Monthly Archives: January 2014

We’re All Big Pharma Guinea Pigs!

The below article nearly passed me by as I had not read any newspapers recently and not come across this on the tv or radio (obviously not important enough!). What I read into this is the complete trust the Government has put into the pharmaceutical industry to date by having feeble regulation (MHRA) in place and not pushing hard for clinical trial transparency. So easy we forget those drugs that have caused serious harm (Thalidomide, Vioxx, anyone?) More power to the Cochrane Collaboration who shine a bright light onto such companies and try and push for transparency but I would have thought that this is the Government’s job surely (!?).
Effectively, the pharmaceutical industry have been using us as guinea pigs for their drugs for many years just to make a quick buck. And when things go wrong they reluctantly take it off the market and accept a small wrap on the knuckles and a small fine (relative to their income). When did a CEO of one of these companies whose drugs have seriously harmed patients ever been dragged to court let alone found guilty of manslaughter?
The obvious reason they do not want to share clinical trial data is because it shows their drug(s) in a negative light by not working or causing harm. Why else not disclose them (unless there are none!). Why the hell is it legal to withhold this information? And why did the Government waste over £400m stockpiling a drug that the makers (Roche) have time after time refused to publish full clinical trial data on Tamiflu that has now shown to be ineffective! How dare they – muppets!    I’m fuming!
From the Guardian (3rd January 2014):

Rajeev Syal

Clinical trial results are being routinely withheld from doctors, undermining their ability to make informed decisions about how to treat patients, an influential parliamentary committee has claimed.

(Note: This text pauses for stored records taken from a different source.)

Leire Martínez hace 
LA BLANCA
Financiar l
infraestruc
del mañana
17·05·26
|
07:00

MPs have expressed “extreme concern” that drug manufacturers appear to only publish around 50% of completed trial results and warned that the practice has “ramifications for the whole of medicine”.

Their conclusions have emerged in a public accounts committee report which examined the Department of Health’s decision to spend £424m on stockpiling the flu drug Tamiflu, before writing off £74m because of poor record keeping.

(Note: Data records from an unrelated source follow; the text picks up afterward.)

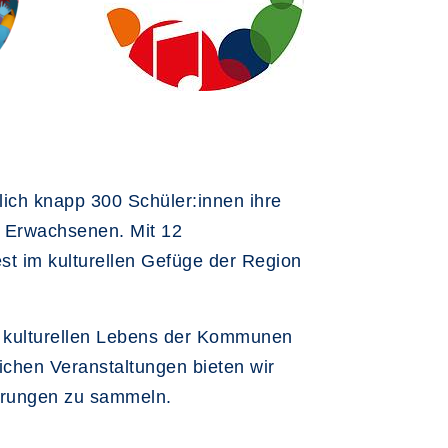
rlich knapp 300 Schüler:innen ihre
m Erwachsenen. Mit 12
est im kulturellen Gefüge der Region
es kulturellen Lebens der Kommunen
ichen Veranstaltungen bieten wir
ahrungen zu sammeln.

The MPs found that experts failed to agree on how well Tamiflu works, but discussions were hampered because important information was held back.

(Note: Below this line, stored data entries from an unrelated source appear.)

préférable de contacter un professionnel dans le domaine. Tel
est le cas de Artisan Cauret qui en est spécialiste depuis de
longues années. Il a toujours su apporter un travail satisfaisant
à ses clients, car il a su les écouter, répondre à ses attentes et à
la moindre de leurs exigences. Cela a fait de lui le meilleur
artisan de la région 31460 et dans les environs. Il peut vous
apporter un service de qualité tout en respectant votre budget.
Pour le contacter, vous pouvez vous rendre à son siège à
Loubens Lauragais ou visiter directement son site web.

Richard Bacon, a senior member of the committee, said the practice of holding back results was undermining the ability of doctors, researchers and patients to make informed decisions about treatments. “Regulators and the industry have made proposals to open up access, but these do not cover the issue of access to the results of trials in the past which bear on the efficacy and safety of medicines in use today,” he said. “Research suggests that the probability of completed trials being published is roughly 50%. And trials which gave a favourable verdict are about twice as likely to be published as trials giving unfavourable results.

“This is of extreme concern to this committee. The department [of health] and Medicines and Healthcare products Regulatory Agency [MHRA] must make sure, prospectively and retrospectively, that clinical trials are registered and the full methods and results of all trials are available for independent wider scrutiny by doctors and researchers.”

The committee noted that an NHS National Institute for Health Research review in 2010 estimated that the chance of completed trials being published is roughly half. Trials with positive results were about twice as likely to be published as trials with negative results.

Dr Fiona Godlee, editor-in-chief of the British Medical Journal, told the MPs that the pharmaceutical industry published more positive results than negative ones from their trials. She noted that the journal had published very clear summaries of systematic reviews of data on individual medicines or classes of medicines where, “when you add together the published and unpublished evidence, you get a very different picture of the quality and effectiveness of those drugs”.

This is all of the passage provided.